Алан Уильямс - Дневники Берии
Часто говорил на грузинском языке со Сталиным, что злило других членов Политбюро. * Однажды Молотов попытался заняться грузинским языком, но Берия арестовал его учителя, и Молотов понял намек.
Сексуальные наклонности:
Гетеросексуален с явной склонностью к молоденьким девочкам. Не избегал зрелых женщин, особенно актрис и балерин, с которыми заводил длинные романы. Всегда играл роль джентльмена со своими «жертвами» — если они не сопротивлялись. В противном случае применял снотворное или силу. Был очень щедр с теми, кто ему понравился. Любил девушек-спортсменок, которых ему поставлял полковник Саркисов через председателя советского спорткомитета. Особенно любил рыжеволосых девушек Сванетии, придерживающихся строгих нравов и доставлявших тем полковнику Саркисову немало трудностей.
Жена Нина имела репутацию «самой красивой женщины в Грузии», жива и теперь. Единственный сын Сергей, инженер, женат на внучке Максима Горького.
Общие сведения:
Из всех советских руководителей секретной службы Берия был самым умным и имел сильное влияние на Сталина, за что тот в последние годы его опасался. В идеологическом вопросе был менее фанатичен, чем другие лидеры. Искусный интриган. Его ненавидели нынешние сталинисты — Михаил Суслов (теоретик партии) и Александр Шелепин, бывший председатель КГБ и комсомольский лидер. Оба были пуритане и не могли оправдать аморального поведения Берии.

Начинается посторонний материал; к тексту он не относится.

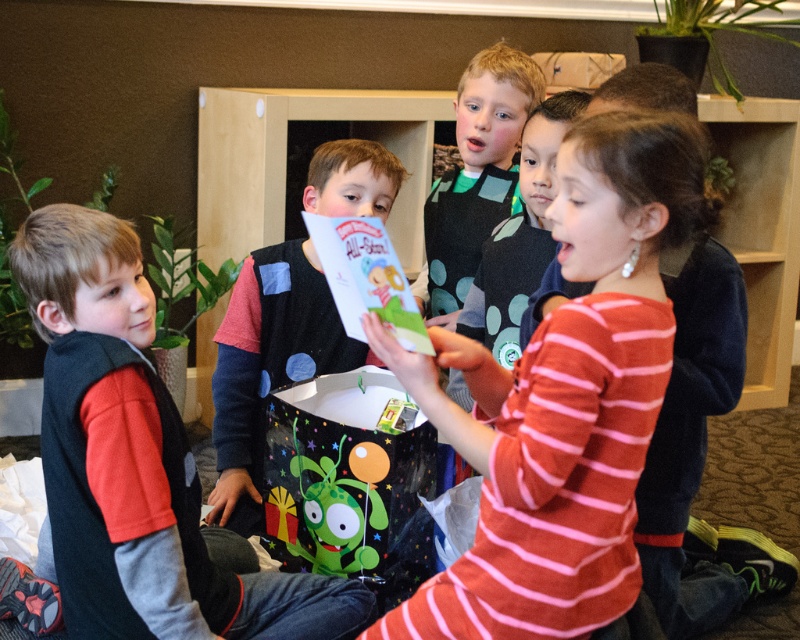 You are organizing a small event and need to arrange the velvet black vest at left and the green matte plush toy at center on a shelf. Which item should be placed on the left side to match the current arrangement?

The velvet black vest at left should be placed on the left side since it is already positioned on the left side of the green matte plush toy at center in the current arrangement.

You are a photographer trying to capture a group photo of the children. The pink striped sweater at center is located at coordinates point 0.623, 0.706. If you want to ensure this child is centered in the frame, which direction should you move the camera? Please provide your answer in terms of up, down, left, or right.

The pink striped sweater at center is already at the center point of the frame since its coordinates are given as point (x=564, y=397). Therefore, no movement is needed to center the camera on the pink striped sweater at center.

You are a fashion designer observing the children in the scene. You notice two black vests, the velvet black vest at left and the matte black vest at center. Which vest is positioned lower in the image?

The velvet black vest at left is positioned lower than the matte black vest at center. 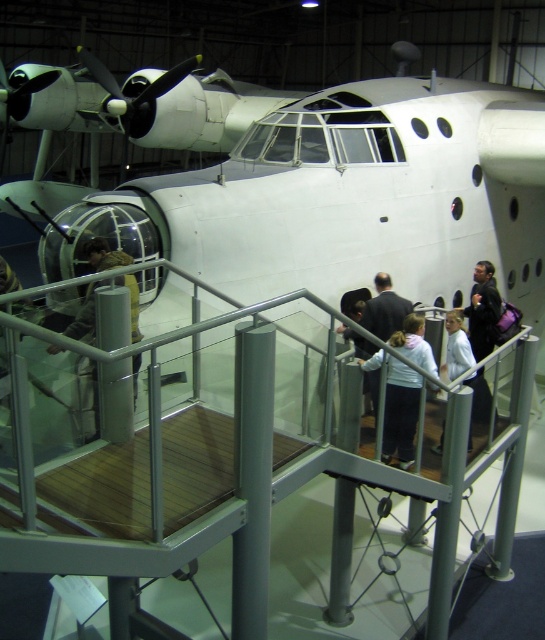 Does white fleece jacket at center have a greater width compared to white cotton jacket at center?

Correct, the width of white fleece jacket at center exceeds that of white cotton jacket at center.

Does point (405, 324) come behind point (467, 369)?

No, it is in front of (467, 369).

Find the location of a particular element. white fleece jacket at center is located at coordinates (401, 412).

Can you confirm if light gray sweater at right is shorter than white cotton jacket at center?

In fact, light gray sweater at right may be taller than white cotton jacket at center.

Does point (485, 397) lie behind point (467, 385)?

Yes.

Where is `light gray sweater at right`? light gray sweater at right is located at coordinates (483, 310).

Who is higher up, white matte airplane at upper center or camouflage fabric jacket at center?

white matte airplane at upper center

Does white matte airplane at upper center have a larger size compared to camouflage fabric jacket at center?

No.

Find the location of a particular element. The width and height of the screenshot is (545, 640). white matte airplane at upper center is located at coordinates click(334, 189).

По слухам, Берия планировал, после смерти Сталина, вывести советские войска из Восточной Германии — возможно, хотел прослыть на Западе либералом. План был заблокирован немецким сталинистом Вальтером Ульбрихтом, который спровоцировал Восточно-Берлинское восстание в июне 1953 г., подавленное советскими танками.
* Говорили, что он хотел помириться с Тито и распустить колхозы. Иначе говоря, как пишет Хрущев, он не был настоящим коммунистом. (Нам надо это хорошо обыграть.)
* * *На этом досье заканчивалось.
Я прошел в гостиную. Борис уже рассортировал свой «банк данных». «Ну вот, можно начинать!» Еще не было и восьми часов, но солнце уже хорошо грело, и небо было ясным.
— Как ты, наверное, заметил, в досье освещается период жизни Берии до конца войны. Очень мало известно о последних годах жизни Берии. Та малость, что я раскопал, взята из архивов радио «Свободная Европа». — Он открыл пухлую папку и показал мне нечто, похожее на расписание движения поездов, только в нем вместо обозначения времени стояли даты. — Это, мон шер, полный план нашей работы. Это скелет, на который я наращу мышцы и внутренние органы, а за тобой останется все остальное". — Он усмехнулся. — И не скупись на пикантные детали! — Он хлопнул меня по плечу.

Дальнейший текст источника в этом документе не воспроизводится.